If the President decides to declare a state of emergency as a result of the recent extensive looting and unrest, it will be different from those declared during apartheid

South Africa has not had a state of emergency since the apartheid era.  Lessons learnt from that period are not particularly helpful in the current situation for a range of reasons, the most important being that any new state of emergency is now governed by our Constitution. 

The legislation regarding states of emergency in South Africa is extremely scant.  They are governed by section 37 of the Constitution and by the State of Emergency Act, No 64 of 1977 (the Act).  No regulations have been promulgated in terms of the Act. 

How is a state of emergency declared and what is the procedure for doing so?

In terms of section 37(2) of the Constitution, a state of emergency can only be declared for a period of 21 days from the date of declaration, unless the National Assembly resolves to extend the declaration.  The National Assembly may extend the declaration of a state of emergency for no more than three months at a time. The first extension of a state of emergency must be by a resolution adopted with the supporting vote of a majority of the members of the Assembly.  Any subsequent extension must be by resolution adopted with the supporting vote of at least 60% of the members of the Assembly.

So unlike a state of disaster, a state of emergency is more closely supervised by Parliament.  In terms of section 3 of the Act, Parliament has the responsibility to supervise any regulation, order, rule or by-law made in pursuance of any such declaration of a state of emergency. 

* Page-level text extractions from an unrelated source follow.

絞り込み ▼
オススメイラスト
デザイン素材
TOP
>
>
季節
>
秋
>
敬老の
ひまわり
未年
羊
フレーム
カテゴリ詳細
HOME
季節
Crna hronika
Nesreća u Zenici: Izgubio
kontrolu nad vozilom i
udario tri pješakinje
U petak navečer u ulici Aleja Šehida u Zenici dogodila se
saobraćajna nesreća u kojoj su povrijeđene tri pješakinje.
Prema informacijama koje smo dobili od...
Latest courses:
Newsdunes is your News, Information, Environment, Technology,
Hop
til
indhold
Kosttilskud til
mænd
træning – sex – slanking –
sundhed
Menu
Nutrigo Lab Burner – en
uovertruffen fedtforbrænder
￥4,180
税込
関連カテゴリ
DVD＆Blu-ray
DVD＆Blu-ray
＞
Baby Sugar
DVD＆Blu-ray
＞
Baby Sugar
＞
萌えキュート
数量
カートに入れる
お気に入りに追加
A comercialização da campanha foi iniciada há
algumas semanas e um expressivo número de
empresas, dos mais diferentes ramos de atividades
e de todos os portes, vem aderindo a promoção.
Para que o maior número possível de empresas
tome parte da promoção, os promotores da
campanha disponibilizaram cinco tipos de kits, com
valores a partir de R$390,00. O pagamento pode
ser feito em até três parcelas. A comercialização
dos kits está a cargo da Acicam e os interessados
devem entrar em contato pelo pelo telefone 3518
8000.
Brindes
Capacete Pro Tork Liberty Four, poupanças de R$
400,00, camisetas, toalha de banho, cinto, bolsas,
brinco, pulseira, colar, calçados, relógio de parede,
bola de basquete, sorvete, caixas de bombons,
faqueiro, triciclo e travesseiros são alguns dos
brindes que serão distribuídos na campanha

In terms of section 1(1) of the Act, the President may declare a state of emergency in the Republic as a whole or in any area within the Republic.  So it would be possible for him to declare a state of emergency in, for example, KwaZulu-Natal alone. 

What does this mean for the President – what are his powers, if any, and does he remain in charge?

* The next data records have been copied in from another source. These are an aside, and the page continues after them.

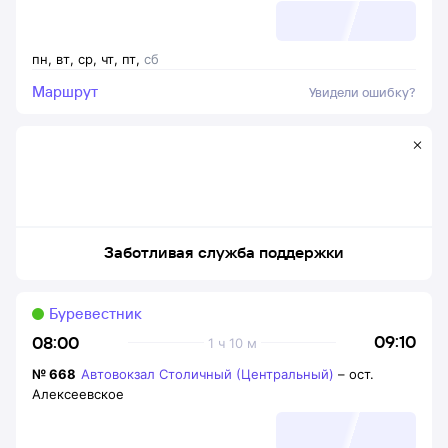
пн
,
вт
,
ср
,
чт
,
пт
,
сб
Маршрут
Увидели ошибку?
Заботливая служба поддержки
Буревестник
09:10
08:00
1 ч 10 м
№
668
Автовокзал Столичный (Центральный)
–
ост.
Алексеевское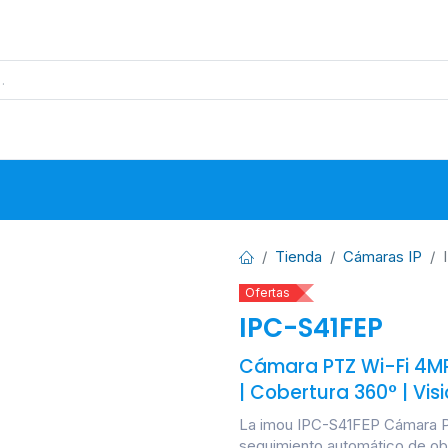
s
Proyectos
Base de Datos
N
Tienda
Cámaras IP
Ofertas
IPC-S41FEP
Cámara PTZ Wi-Fi 4MP
| Cobertura 360° | Vis
La imou IPC-S41FEP Cámara PTZ
seguimiento automático de obj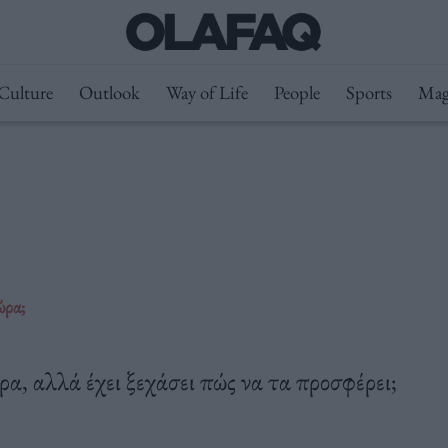
Culture
Outlook
Way of Life
People
Sports
Mag
ώρα;
ρα, αλλά έχει ξεχάσει πώς να τα προσφέρει;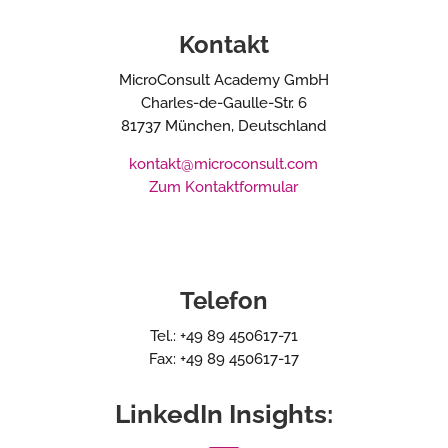
Kontakt
MicroConsult Academy GmbH
Charles-de-Gaulle-Str. 6
81737 München, Deutschland
kontakt@microconsult.com
Zum Kontaktformular
Telefon
Tel.: +49 89 450617-71
Fax: +49 89 450617-17
LinkedIn Insights: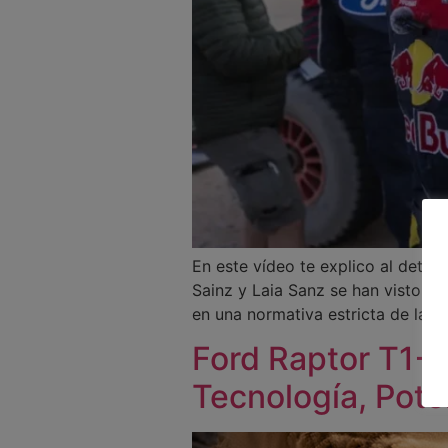
En este vídeo te explico al deta
Sainz y Laia Sanz se han visto ob
en una normativa estricta de la F
Ford Raptor T1+:
Tecnología, Pote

In terms of section 2(2)(a) of the Act, the President may, by way of the regulations promulgated by him, empower “such persons or bodies as may be specified therein to make orders, rules and by-laws for any of the purposes for which the President is authorized by this section to make regulations, and to prescribe penalties for any contravention of or failure to comply with the provisions of such orders, rules or by-laws.”  So effectively the President remains ultimately responsible but can delegate his responsibilities. 

What powers will the military have?

This will be determined by the regulations, or by the orders, rules and by-laws promulgated in terms of the regulations.  The main difference between a state of emergency and a state of disaster is that certain protections afforded by the Bill of Rights can be suspended in a state of emergency.  The major one is that persons can be detained without trial, subject to a large number of restrictions.  This enables persons to be arrested and detained on a large scale as happened during the states of emergency under apartheid.

Section 37 of the Constitution contains a table which sets out which rights in the Bill of Rights are non-derogable.  The implication is that all other rights can be derogated.  Thus, for example, freedom of movement, freedom of trade and freedom of association can be restricted under the state of emergency, but the rights to equality, human dignity and life cannot be derogated.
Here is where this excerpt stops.